Data for processing =>
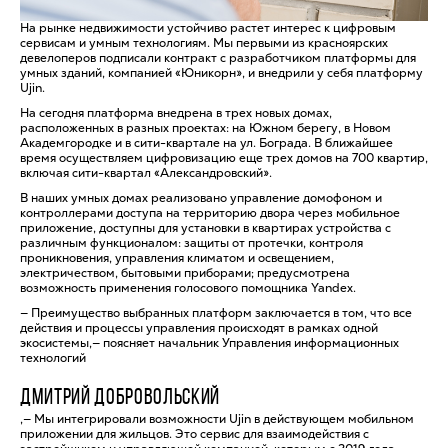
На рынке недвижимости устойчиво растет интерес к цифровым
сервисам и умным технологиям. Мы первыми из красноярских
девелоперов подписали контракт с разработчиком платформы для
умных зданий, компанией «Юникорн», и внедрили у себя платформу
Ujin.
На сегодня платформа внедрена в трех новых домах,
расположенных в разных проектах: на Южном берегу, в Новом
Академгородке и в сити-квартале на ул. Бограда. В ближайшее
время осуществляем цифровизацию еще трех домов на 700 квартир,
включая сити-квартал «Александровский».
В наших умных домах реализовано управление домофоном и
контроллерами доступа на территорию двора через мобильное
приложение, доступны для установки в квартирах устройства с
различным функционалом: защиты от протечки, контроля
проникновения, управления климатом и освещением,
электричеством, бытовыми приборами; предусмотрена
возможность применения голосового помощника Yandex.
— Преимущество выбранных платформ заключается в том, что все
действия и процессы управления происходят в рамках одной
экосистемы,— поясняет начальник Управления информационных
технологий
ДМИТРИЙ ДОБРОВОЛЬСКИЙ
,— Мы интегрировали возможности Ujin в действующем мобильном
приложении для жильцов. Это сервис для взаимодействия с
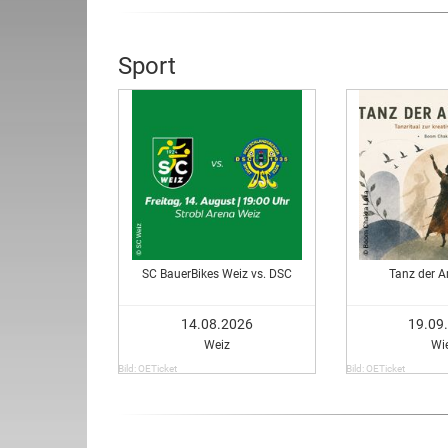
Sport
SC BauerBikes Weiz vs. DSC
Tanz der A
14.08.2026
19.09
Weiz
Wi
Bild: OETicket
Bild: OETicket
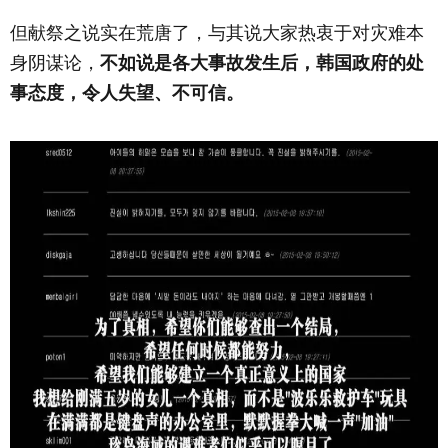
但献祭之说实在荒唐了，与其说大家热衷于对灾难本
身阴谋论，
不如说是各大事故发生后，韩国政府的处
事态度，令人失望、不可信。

Exercise objective => Reproducing the whole listing above is not the task. Copy exactly only the lines from the one with "время осуществляем цифровизацию" to the one with "контроллерами доступа на", both kept.

Response to this exercise =>
время осуществляем цифровизацию еще трех домов на 700 квартир,
включая сити-квартал «Александровский».
В наших умных домах реализовано управление домофоном и
контроллерами доступа на территорию двора через мобильное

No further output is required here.